The water pump is a mechanical pump that is one of the belt driven devices in your engine.
This pump is what circulates the coolant (when the parts are referred to for water, they mean coolant. Water hoses, water outlet, water inlet, water pump, etc are all carrying coolant).
The water outlet is simply a pipe, on one end of it is the engine block, on the other end is a hose that is connected to the radiator.
There is both a water inlet and a water outlet, these are the two points in which the coolant flows in and out of your engine block.
Since yours was a water outlet "housing" it may be the location of your thermostat. On my engine, the thermostat housing is connected to the water inlet, not outlet. I'm sure manufacturers use different locations and naming theories all the time though. The housing contains the thermostat which is a temperature sensitive device that determines whether your coolant cycles through the radiator or not.

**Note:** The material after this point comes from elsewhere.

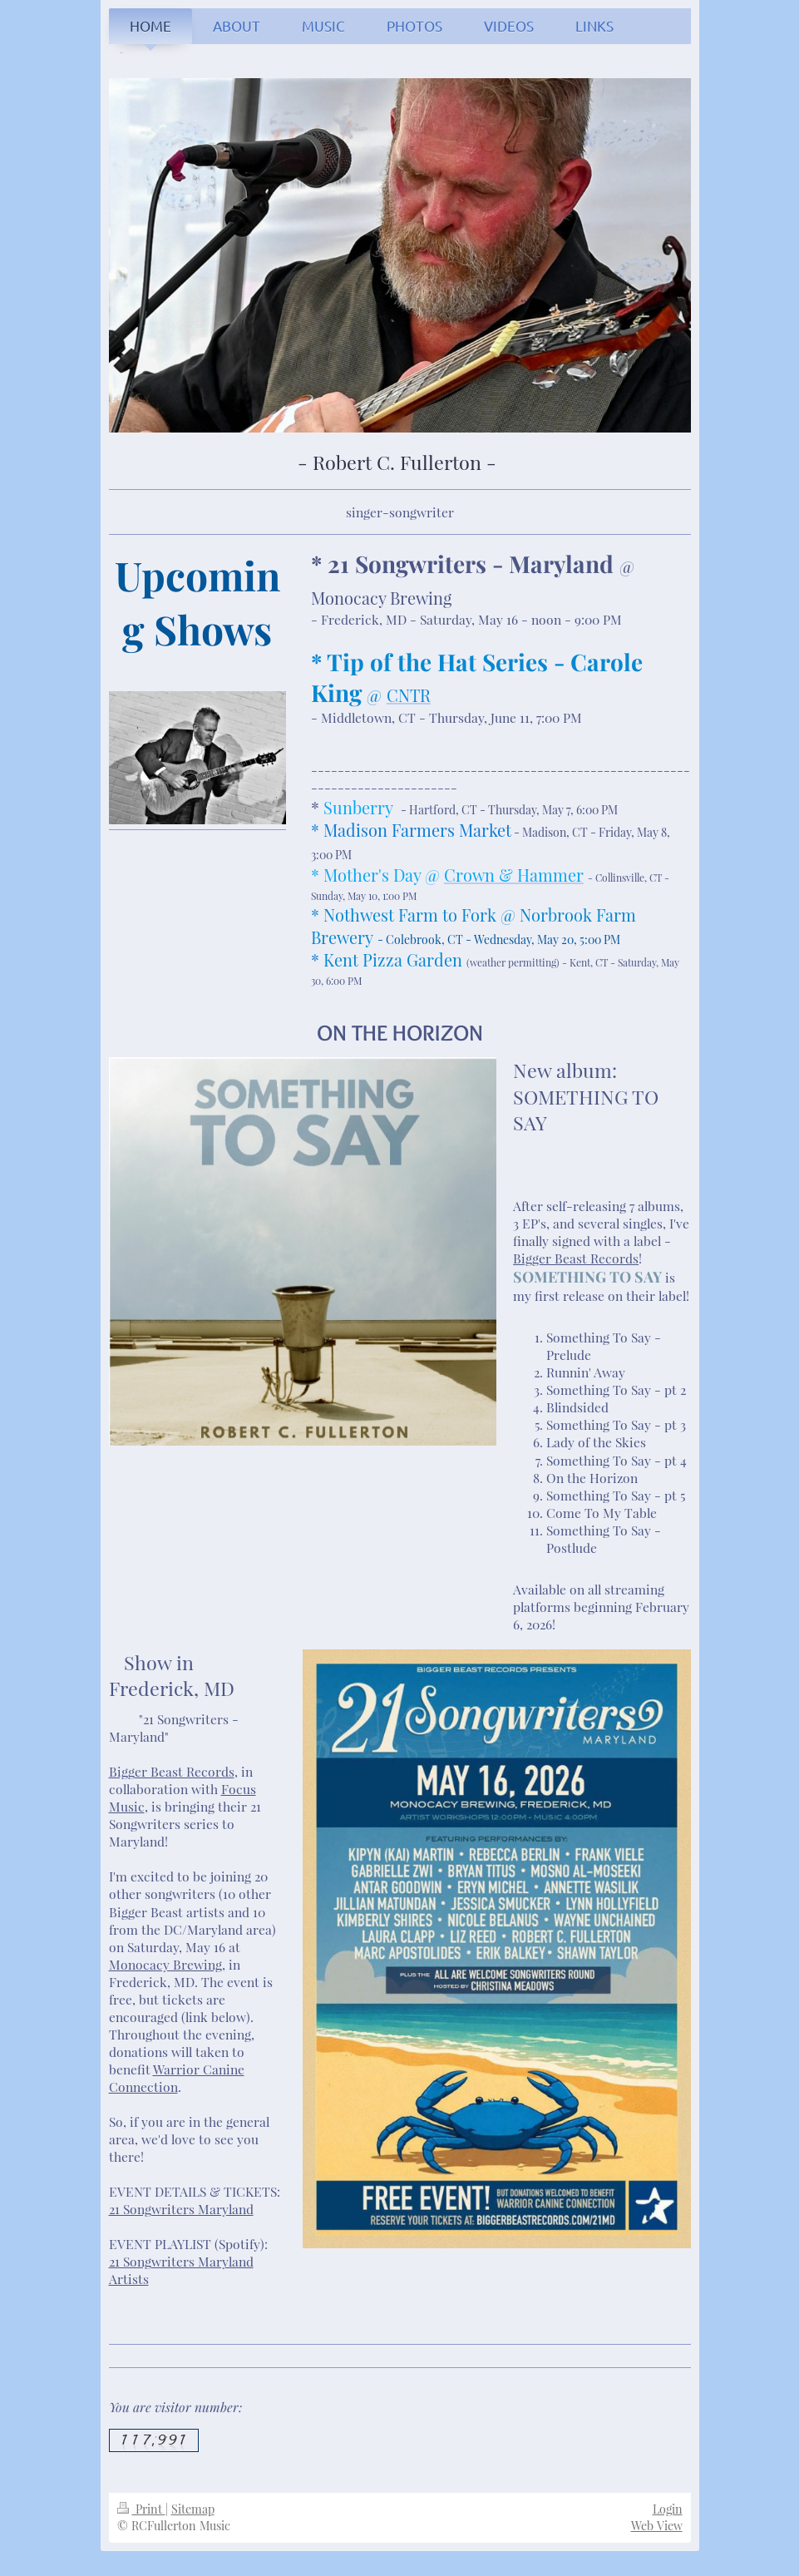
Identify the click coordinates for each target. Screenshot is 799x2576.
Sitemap (193, 2509)
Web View (657, 2526)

When you've first turned on your vehicle, you want it to get up to operating temperature, so you don't yet want to be cooling the coolant through the radiator, so the thermostat keeps it blocked off until reaching a certain temperature. Once it reaches that temperature it opens up allowing the coolant to flow through the radiator to get cooled.
The water outlet could leak due to corrosion, some failure point in the metal or to a faulty gasket.
Depending on your vehicle and the shop you took it to (I'm guessing dealership), $1200 doesn't surprise me to replace it. The water pump is typically done at the same time as the timing belt because you have to take off almost all of the same parts to get in there.
I'll be changing my water pump on my car this weekend just because I'm already going to have my radiator out and hoses off. The water pump if I had purchased OEM would have been $100 instead of the $30 I'm paying for an aftermarket one so there is some difference there but most of that $1200 is probably labor.